Traditional American history tells us that the Pilgrims and Wampanoag Indians celebrated the first Thanksgiving in 1621 at Plymouth, Mass. where Native Americans and Pilgrims ate food and played games together. According to Native American reverend Randy Woodley, however, Thanksgiving did not begin with the arrival of the Pilgrims at Plymouth Rock. Before Thanksgiving became an official federal holiday in 1863, the United States had a long history of Thanksgiving-type holidays, as Native Americans had been celebrating days of giving thanks for thousands of years. Some Native Americans do not specify one day for giving thanks and being grateful, and instead Thanksgiving is a periodic -- in some tribes, daily -- celebration.
Instead of a celebration of American culture, Thanksgiving offers an opportunity to raise up the traditions and rituals of Native American tribes, who have been marginalized and oppressed throughout American history. One tradition includes a roundtable reading of an Iroquois prayer. The prayer reflects on being thankful for all types of creation, and is an example of an effective method to discuss the history of Thanksgiving in relation to the Native American perspective.
Whether through discussing the relevance and importance of Native American history to the history of North America, incorporating elements of traditional Native American Thanksgiving celebrations into your festivities or learning about the history of Native Americans in your particular area of the United States, Thanksgiving should be recognized as an opportunity to educate yourself and others on Native American culture and history.
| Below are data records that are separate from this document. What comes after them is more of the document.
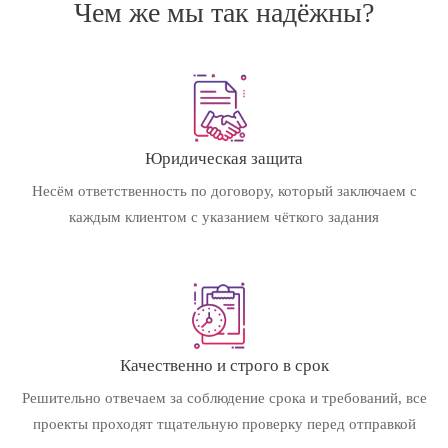
Чем же мы так надёжны?
Юридическая защита
Несём ответственность по договору, который заключаем с
каждым клиентом с указанием чёткого задания
Качественно и строго в срок
Решительно отвечаем за соблюдение срока и требований, все
проекты проходят тщательную проверку перед отправкой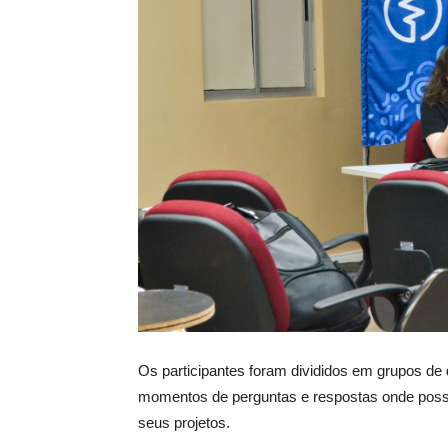
Os participantes foram divididos em grupos de d
momentos de perguntas e respostas onde possibi
seus projetos.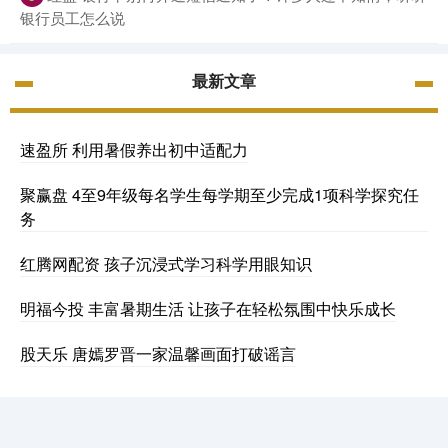
银行员工怎么说
最新文章
速盈所 利用暑假养出初中适配力
聚赢盘 4至9年级每名学生每学期至少完成1项科学探究任
务
红腾网配资 孩子沉浸式学习科学用眼知识
明福今投 丰富暑期生活 让孩子在轻松氛围中快乐成长
股天乐 唐嫣罗晋一家温馨画面打破谣言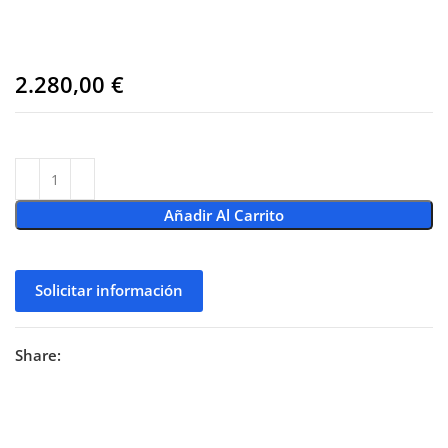
2.280,00
€
Añadir Al Carrito
Solicitar información
Share: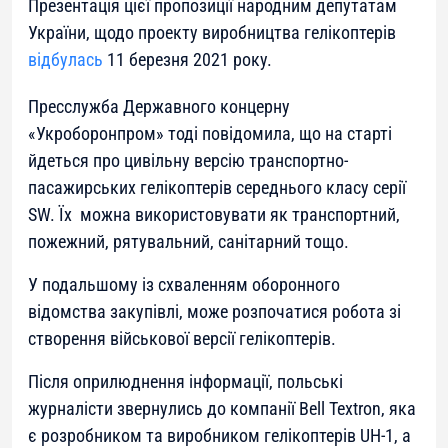
Презентація цієї пропозиції народним депутатам
України, щодо проекту виробництва гелікоптерів
відбулась
11 березня 2021 року.
Пресслужба Державного концерну
«Укроборонпром» тоді повідомила, що на старті
йдеться про цивільну версію транспортно-
пасажирських гелікоптерів середнього класу серії
SW. Їх можна використовувати як транспортний,
пожежний, рятувальний, санітарний тощо.
У подальшому із схваленням оборонного
відомства закупівлі, може розпочатися робота зі
створення військової версії гелікоптерів.
Після оприлюднення інформації, польські
журналісти звернулись до компанії Bell Textron, яка
є розробником та виробником гелікоптерів UH-1, а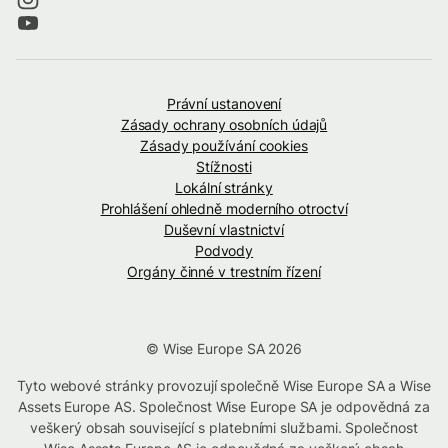
Právní ustanovení
Zásady ochrany osobních údajů
Zásady používání cookies
Stížnosti
Lokální stránky
Prohlášení ohledně moderního otroctví
Duševní vlastnictví
Podvody
Orgány činné v trestním řízení
© Wise Europe SA 2026
Tyto webové stránky provozují společně Wise Europe SA a Wise
Assets Europe AS. Společnost Wise Europe SA je odpovědná za
veškerý obsah související s platebními službami. Společnost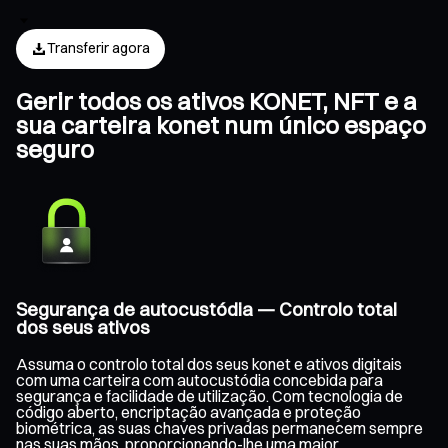
Transferir agora
Gerir todos os ativos KONET, NFT e a
sua carteira konet num único espaço
seguro
Segurança de autocustódia — Controlo total
dos seus ativos
Assuma o controlo total dos seus konet e ativos digitais
com uma carteira com autocustódia concebida para
segurança e facilidade de utilização. Com tecnologia de
código aberto, encriptação avançada e proteção
biométrica, as suas chaves privadas permanecem sempre
nas suas mãos, proporcionando-lhe uma maior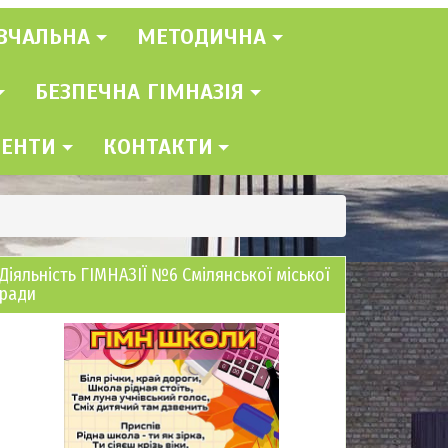
ВЧАЛЬНА
МЕТОДИЧНА
БЕЗПЕЧНА ГІМНАЗІЯ
МЕНТИ
КОНТАКТИ
Діяльність ГІМНАЗІЇ №6 Смілянської міської
ради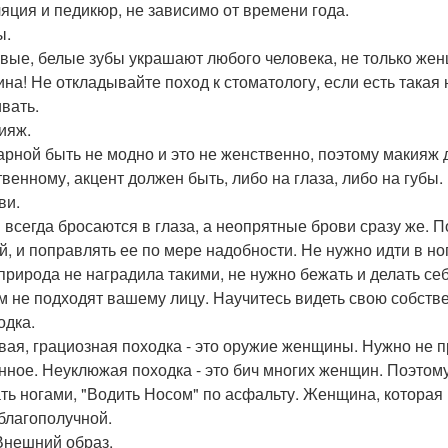
яция и педикюр, не зависимо от времени года.
ы.
вые, белые зубы украшают любого человека, не только же
на! Не откладывайте поход к стоматологу, если есть такая
ивать.
кияж.
арной быть не модно и это не женственно, поэтому макияж
твенному, акцент должен быть, либо на глаза, либо на губы.
ви.
 всегда бросаются в глаза, а неопрятные брови сразу же.
й, и поправлять ее по мере надобности. Не нужно идти в но
 природа не наградила такими, не нужно бежать и делать се
м не подходят вашему лицу. Научитесь видеть свою собстве
одка.
вая, грациозная походка - это оружие женщины. Нужно не пр
нное. Неуклюжая походка - это бич многих женщин. Поэтому
ть ногами, "Водить Носом" по асфальту. Женщина, которая 
 благополучной.
 Внешний образ.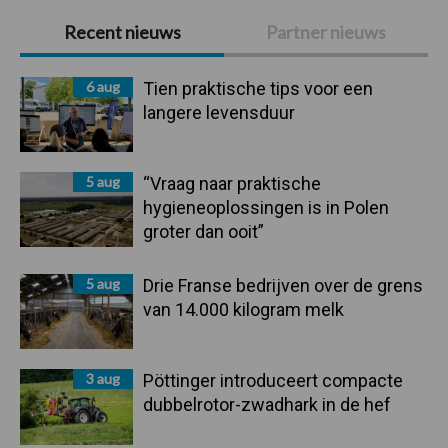
Primaire
Recent nieuws
Partner nieuws
Sidebar
6 aug
Tien praktische tips voor een
langere levensduur
5 aug
“Vraag naar praktische
hygieneoplossingen is in Polen
groter dan ooit”
5 aug
Drie Franse bedrijven over de grens
van 14.000 kilogram melk
3 aug
Pöttinger introduceert compacte
dubbelrotor-zwadhark in de hef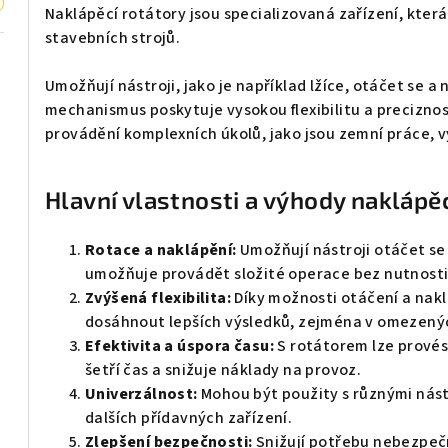
Naklápěcí rotátory jsou specializovaná zařízení, která
stavebních strojů.
Umožňují nástroji, jako je například lžíce, otáčet se a
mechanismus poskytuje vysokou flexibilitu a preciznost 
provádění komplexních úkolů, jako jsou zemní práce, 
Hlavní vlastnosti a výhody naklápěc
Rotace a naklápění:
Umožňují nástroji otáčet se 
umožňuje provádět složité operace bez nutnosti
Zvýšená flexibilita:
Díky možnosti otáčení a nakl
dosáhnout lepších výsledků, zejména v omezený
Efektivita a úspora času:
S rotátorem lze provést
šetří čas a snižuje náklady na provoz.
Univerzálnost:
Mohou být použity s různými nástro
dalších přídavných zařízení.
Zlepšení bezpečnosti:
Snižují potřebu nebezpečn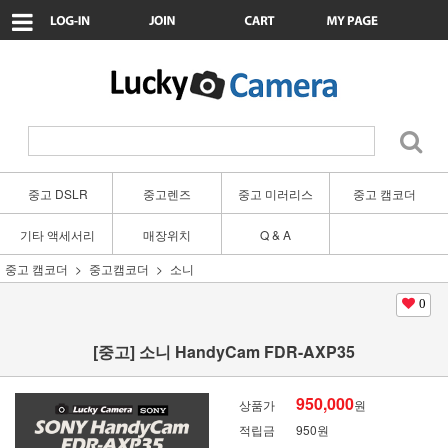
중고 DSLR
중고렌즈
중고 미러리스
중고 캠코더
기타 액세서리
매장위치
Q & A
중고 캠코더
중고캠코더
소니
0
[중고] 소니 HandyCam FDR-AXP35
950,000
상품가
원
적립금
950원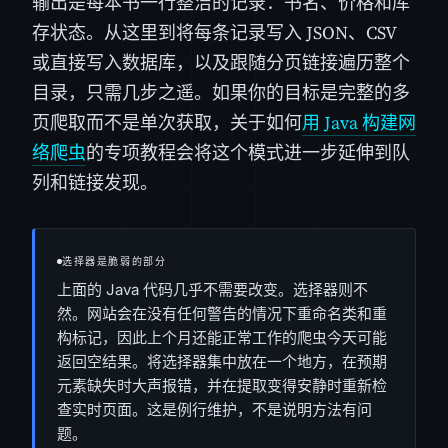
输出是每本书一行整洁的记录：书名、价格和库
存状态。从这里到将每条记录写入 JSON、CSV
或直接写入数据库，以及跟随分页链接遍历整个
目录，只需几步之遥。如果你的目标是完整的多
页爬取而不是单次获取，关于如何
用 Java 构建网
络爬虫
的专项教程会将这个模式进一步延伸到队
列和链接发现。
选择器是脆弱的部分
上面的 Java 代码几乎不需要改变。选择器则不
然。网站会在没有任何警告的情况下重命名类和重
构标记，因此上个月还能正常工作的爬虫今天可能
返回空结果。将选择器集中放在一个地方，在预期
元素缺失时大声报错，并在提取变得安静时重新检
查实时页面。这是例行维护，不是说明方法有问
题。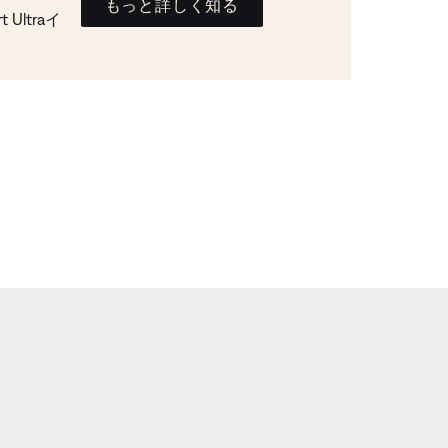
もっと詳しく知る
Ultraイ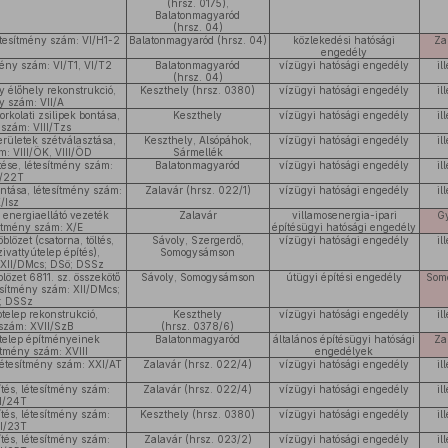
(hrsz. 0175),
Balatonmagyaród
(hrsz. 04)
étesítmény szám: VI/H1-2
Balatonmagyaród (hrsz. 04)
közlekedési hatósági
Za
engedély
tmény szám: VI/T1, VI/T2
Balatonmagyaród
vízügyi hatósági engedély
il
(hrsz. 04)
y élőhely rekonstrukció,
Keszthely (hrsz. 0380)
vízügyi hatósági engedély
il
y szám: VII/A
rkolati zsilipek bontása,
Keszthely
vízügyi hatósági engedély
il
 szám: VIII/Tzs
erületek szétválasztása,
Keszthely, Alsópáhok,
vízügyi hatósági engedély
il
m: VIII/ÖK, VIII/ÖD
Sármellék
ítése, létesítmény szám:
Balatonmagyaród
vízügyi hatósági engedély
il
X/22T
ontása, létesítmény szám:
Zalavár (hrsz. 022/1)
vízügyi hatósági engedély
il
/Isz
p energiaellátó vezeték
Zalavár
villamosenergia-ipari
G
sítmény szám: X/E
építésügyi hatósági engedély
blözet (csatorna, töltés,
Sávoly, Szergerdő,
vízügyi hatósági engedély
il
ivattyútelep építés),
Somogysámson
 XII/DMcs; DSö; DSSz
lözet 6811. sz. összekötő
Sávoly, Somogysámson
útügyi építési engedély
Som
tesítmény szám: XII/DMcs;
; DSSz
telep rekonstrukció,
Keszthely
vízügyi hatósági engedély
il
 szám: XVII/SzB
(hrsz. 0378/6)
rtelep építményeinek
Balatonmagyaród
általános építésügyi hatósági
Za
ítmény szám: XVIII
engedélyek
 létesítmény szám: XXI/AT
Zalavár (hrsz. 022/4)
vízügyi hatósági engedély
il
ítés, létesítmény szám:
Zalavár (hrsz. 022/4)
vízügyi hatósági engedély
il
I/24T
ítés, létesítmény szám:
Keszthely (hrsz. 0380)
vízügyi hatósági engedély
il
I/23T
ítés, létesítmény szám:
Zalavár (hrsz. 023/2)
vízügyi hatósági engedély
il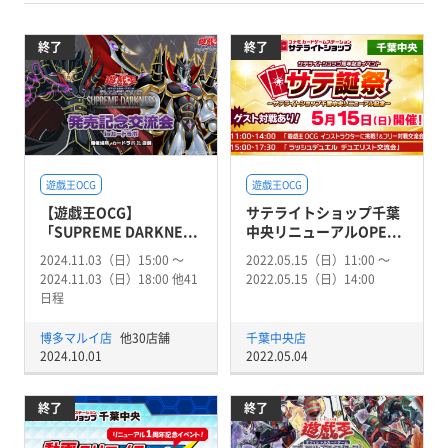
終了
終了
遊戯王OCG
遊戯王OCG
【遊戯王OCG】
サテライトショップ千葉
「SUPREME DARKNE...
中央リニューアルOPE...
2024.11.03（日）15:00 〜
2022.05.15（日）11:00 〜
2024.11.03（日）18:00 他41
2022.05.15（日）14:00
日程
博多マルイ店
他30店舗
千葉中央店
2024.10.01
2022.05.04
終了
終了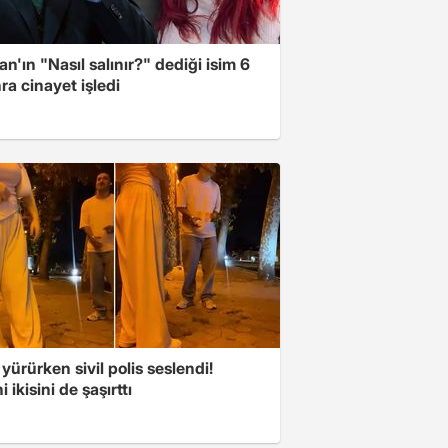
n'ın "Nasıl salınır?" dediği isim 6
nra cinayet işledi
 yürürken sivil polis seslendi!
 ikisini de şaşırttı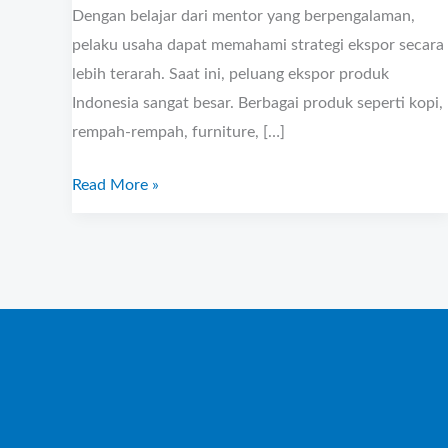
Dengan belajar dari mentor yang berpengalaman,
pelaku usaha dapat memahami strategi ekspor secara
lebih terarah. Saat ini, peluang ekspor produk
Indonesia sangat besar. Berbagai produk seperti kopi,
rempah-rempah, furniture, […]
Read More »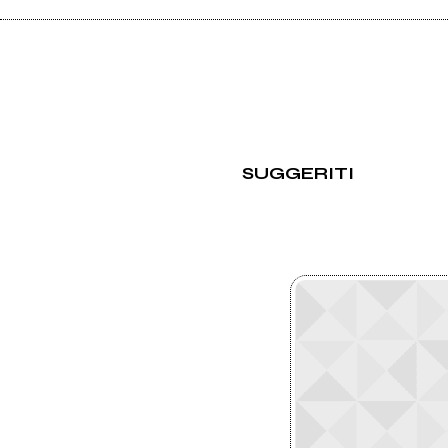
SUGGERITI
We should reflect on what the immigration of the Pilgrims meant for the Native Americans, as well as European settlers. While many people celebrate the holiday, a group of Native Americans congregate every year in Plymouth for the National Day of Mourning to protest the glorification of European colonialism in North America. However you choose to celebrate and give thanks this week, the significance of the holiday's origin should not be forgotten.